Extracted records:
···

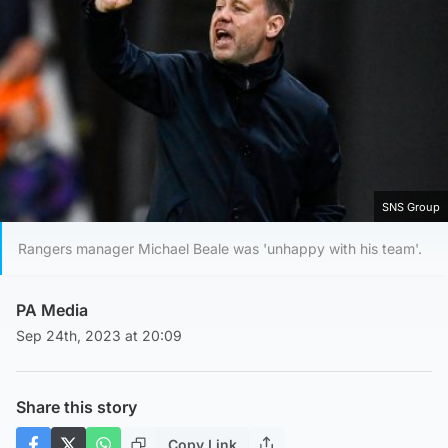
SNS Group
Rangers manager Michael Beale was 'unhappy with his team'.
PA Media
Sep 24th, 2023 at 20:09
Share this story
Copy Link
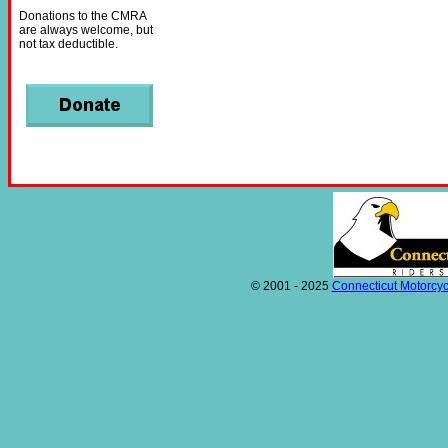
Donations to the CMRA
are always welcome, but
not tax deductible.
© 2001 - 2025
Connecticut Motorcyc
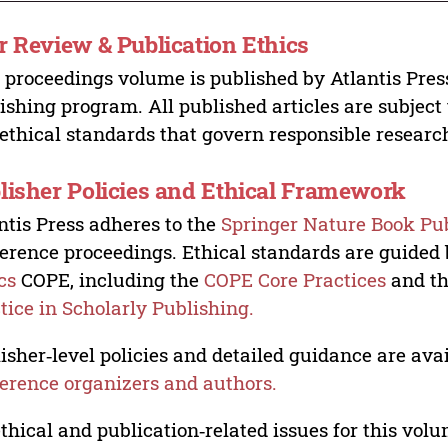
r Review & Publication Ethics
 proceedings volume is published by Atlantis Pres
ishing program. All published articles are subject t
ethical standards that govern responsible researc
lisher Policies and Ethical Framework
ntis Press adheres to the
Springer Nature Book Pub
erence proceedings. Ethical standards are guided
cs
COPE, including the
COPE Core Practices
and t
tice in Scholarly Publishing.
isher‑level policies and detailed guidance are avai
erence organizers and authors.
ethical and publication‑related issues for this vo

···

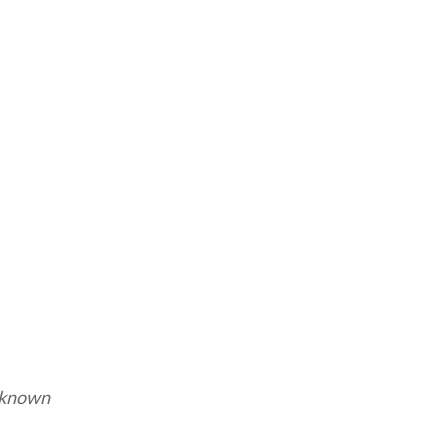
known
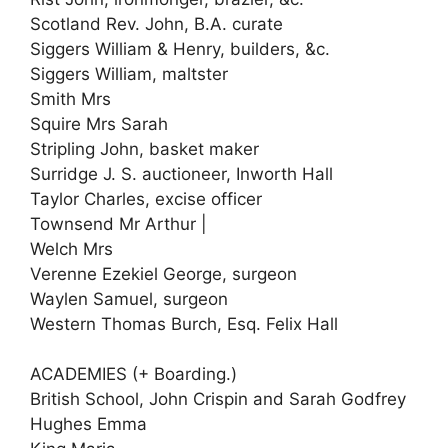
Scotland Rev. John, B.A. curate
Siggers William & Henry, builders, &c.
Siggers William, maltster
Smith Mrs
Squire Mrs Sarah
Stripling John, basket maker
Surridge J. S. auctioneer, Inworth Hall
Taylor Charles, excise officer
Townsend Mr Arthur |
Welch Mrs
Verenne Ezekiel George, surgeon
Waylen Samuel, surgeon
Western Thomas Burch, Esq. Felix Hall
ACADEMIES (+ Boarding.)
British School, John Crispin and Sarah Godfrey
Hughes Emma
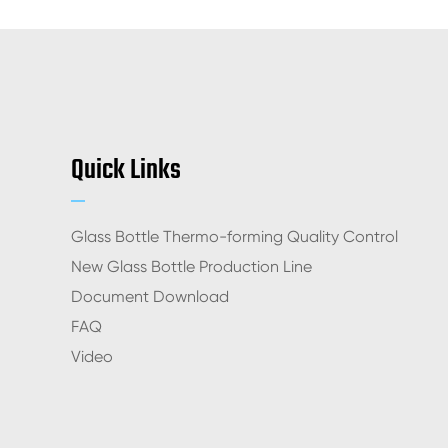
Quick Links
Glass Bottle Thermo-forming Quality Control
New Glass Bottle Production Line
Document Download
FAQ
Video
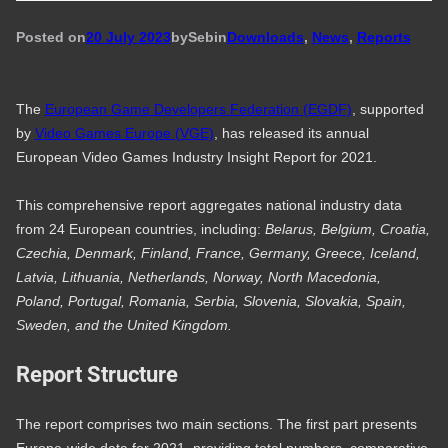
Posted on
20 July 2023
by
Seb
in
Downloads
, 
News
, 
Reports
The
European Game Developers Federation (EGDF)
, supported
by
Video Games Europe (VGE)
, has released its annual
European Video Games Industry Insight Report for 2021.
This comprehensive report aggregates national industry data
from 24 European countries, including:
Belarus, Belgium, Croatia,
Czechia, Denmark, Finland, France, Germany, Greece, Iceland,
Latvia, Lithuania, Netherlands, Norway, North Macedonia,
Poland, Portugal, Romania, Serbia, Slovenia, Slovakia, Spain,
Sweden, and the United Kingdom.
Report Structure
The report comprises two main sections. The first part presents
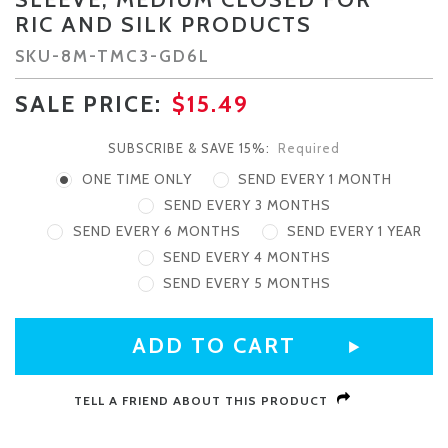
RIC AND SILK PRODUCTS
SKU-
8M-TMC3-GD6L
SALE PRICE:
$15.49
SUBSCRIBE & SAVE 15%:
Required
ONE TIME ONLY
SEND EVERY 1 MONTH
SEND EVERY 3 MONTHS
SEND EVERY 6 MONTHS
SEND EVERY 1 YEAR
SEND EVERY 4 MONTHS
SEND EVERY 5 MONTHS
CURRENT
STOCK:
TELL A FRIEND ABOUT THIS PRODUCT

···

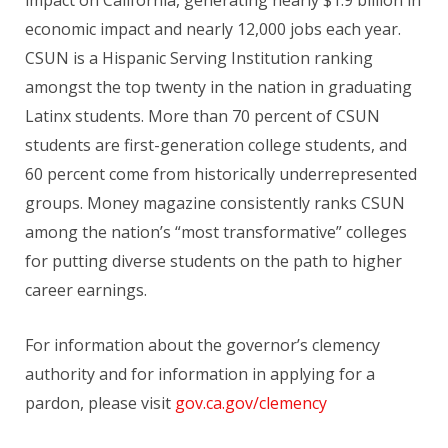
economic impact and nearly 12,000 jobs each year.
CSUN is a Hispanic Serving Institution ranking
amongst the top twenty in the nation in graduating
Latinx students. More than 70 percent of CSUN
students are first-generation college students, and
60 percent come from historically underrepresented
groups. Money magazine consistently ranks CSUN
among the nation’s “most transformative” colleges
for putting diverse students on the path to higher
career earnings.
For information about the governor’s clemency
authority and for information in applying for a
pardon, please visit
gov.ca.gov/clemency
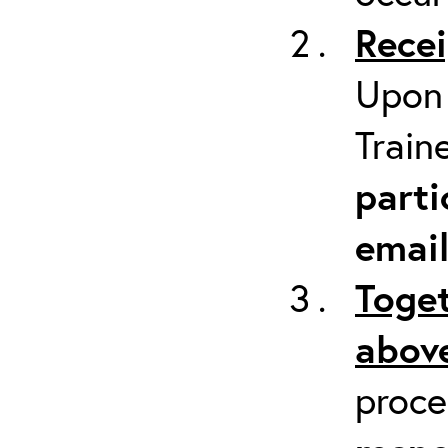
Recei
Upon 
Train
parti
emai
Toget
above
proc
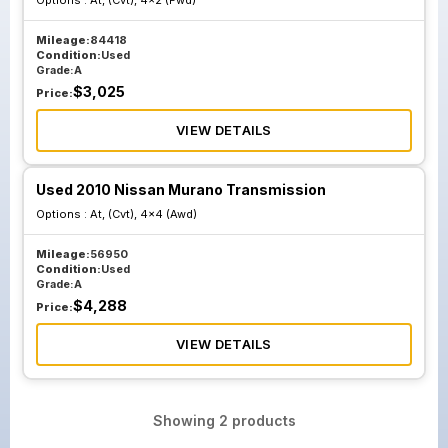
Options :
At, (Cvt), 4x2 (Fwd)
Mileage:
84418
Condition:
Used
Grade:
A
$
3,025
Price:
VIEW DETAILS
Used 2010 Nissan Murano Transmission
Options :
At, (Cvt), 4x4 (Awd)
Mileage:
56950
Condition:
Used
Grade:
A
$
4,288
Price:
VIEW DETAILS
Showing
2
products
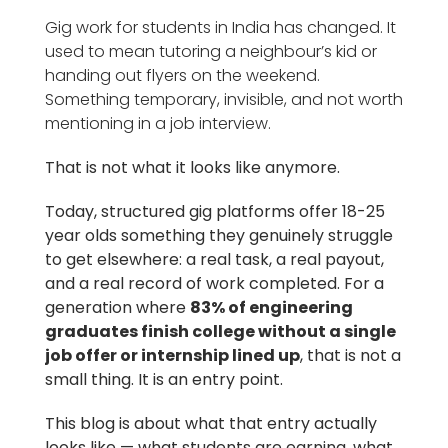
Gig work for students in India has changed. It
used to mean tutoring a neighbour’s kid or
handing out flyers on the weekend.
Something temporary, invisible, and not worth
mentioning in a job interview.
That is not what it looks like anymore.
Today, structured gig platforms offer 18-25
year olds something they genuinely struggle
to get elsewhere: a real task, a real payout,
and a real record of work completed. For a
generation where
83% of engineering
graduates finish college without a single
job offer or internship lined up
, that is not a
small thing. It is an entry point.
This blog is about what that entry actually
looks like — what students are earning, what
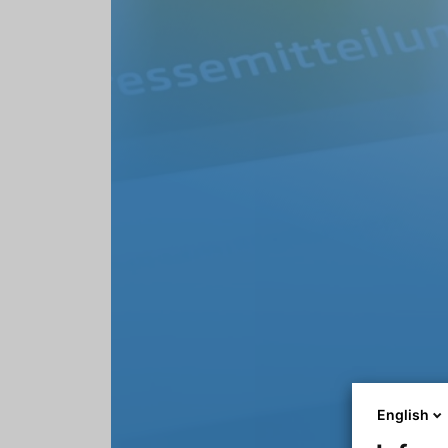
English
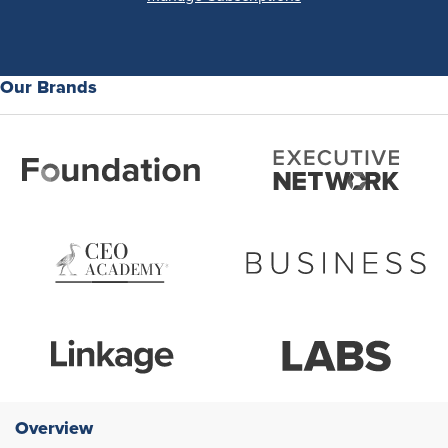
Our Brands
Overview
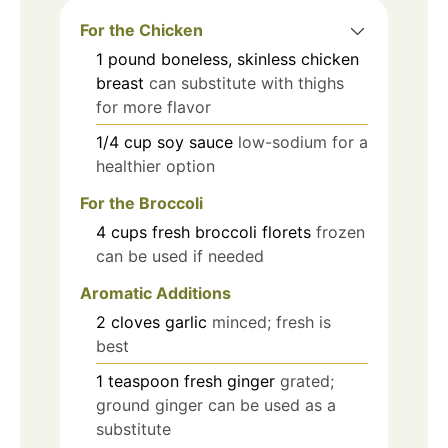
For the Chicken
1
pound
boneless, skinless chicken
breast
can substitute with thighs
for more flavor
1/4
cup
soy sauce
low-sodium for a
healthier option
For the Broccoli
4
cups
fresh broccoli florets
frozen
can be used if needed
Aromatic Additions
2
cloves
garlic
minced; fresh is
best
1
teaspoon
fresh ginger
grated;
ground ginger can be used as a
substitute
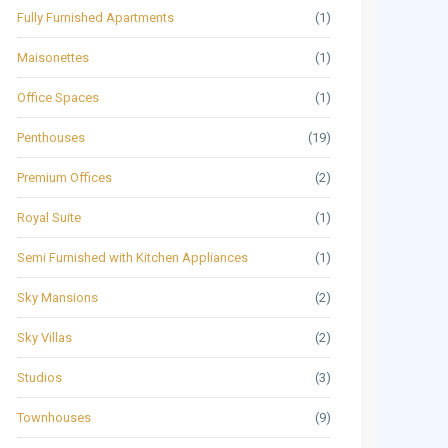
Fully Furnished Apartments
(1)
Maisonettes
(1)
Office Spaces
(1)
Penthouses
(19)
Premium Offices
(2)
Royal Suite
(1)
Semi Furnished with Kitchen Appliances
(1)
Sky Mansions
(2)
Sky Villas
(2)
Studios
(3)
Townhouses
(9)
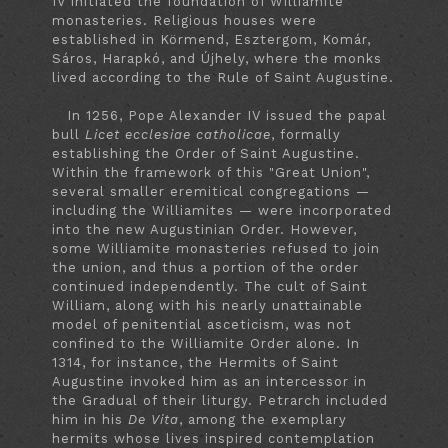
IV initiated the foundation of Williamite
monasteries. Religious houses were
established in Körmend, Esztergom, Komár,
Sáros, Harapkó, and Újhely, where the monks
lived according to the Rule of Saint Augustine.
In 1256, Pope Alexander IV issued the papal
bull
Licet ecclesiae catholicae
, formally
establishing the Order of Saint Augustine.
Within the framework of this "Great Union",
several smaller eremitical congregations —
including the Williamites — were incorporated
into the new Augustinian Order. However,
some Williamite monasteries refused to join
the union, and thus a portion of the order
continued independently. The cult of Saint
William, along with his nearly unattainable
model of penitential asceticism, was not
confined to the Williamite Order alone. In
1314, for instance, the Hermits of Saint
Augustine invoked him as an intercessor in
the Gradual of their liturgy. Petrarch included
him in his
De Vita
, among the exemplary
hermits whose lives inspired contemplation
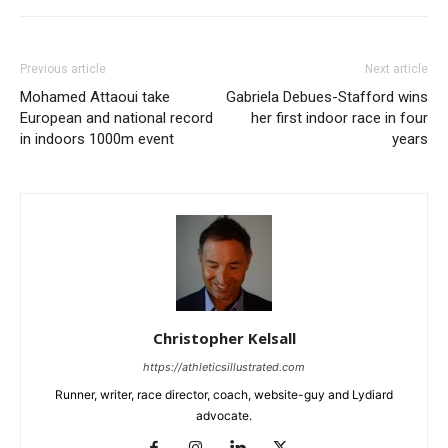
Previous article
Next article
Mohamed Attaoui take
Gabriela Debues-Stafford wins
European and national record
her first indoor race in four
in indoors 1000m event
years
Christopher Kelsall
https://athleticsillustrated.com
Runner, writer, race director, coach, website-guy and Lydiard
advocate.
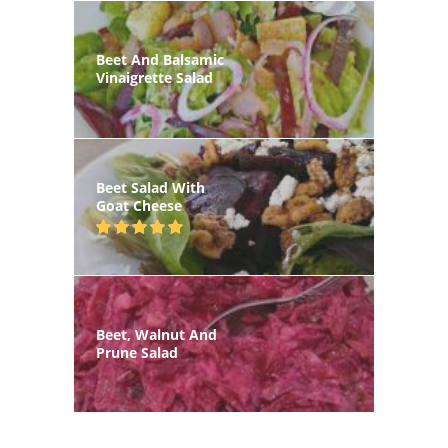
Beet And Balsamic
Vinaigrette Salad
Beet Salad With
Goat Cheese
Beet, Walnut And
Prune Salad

···

Task description
Write out exactly the lines above from the line with "lisher Policies and Ethical Framework" through the line with "ethical and publication‑related", both of them included, and leave out all other lines.

Task result
lisher Policies and Ethical Framework
ntis Press adheres to the
Springer Nature Book Pub
erence proceedings. Ethical standards are guided
cs
COPE, including the
COPE Core Practices
and t
tice in Scholarly Publishing.
isher‑level policies and detailed guidance are avai
erence organizers and authors.
ethical and publication‑related issues for this vo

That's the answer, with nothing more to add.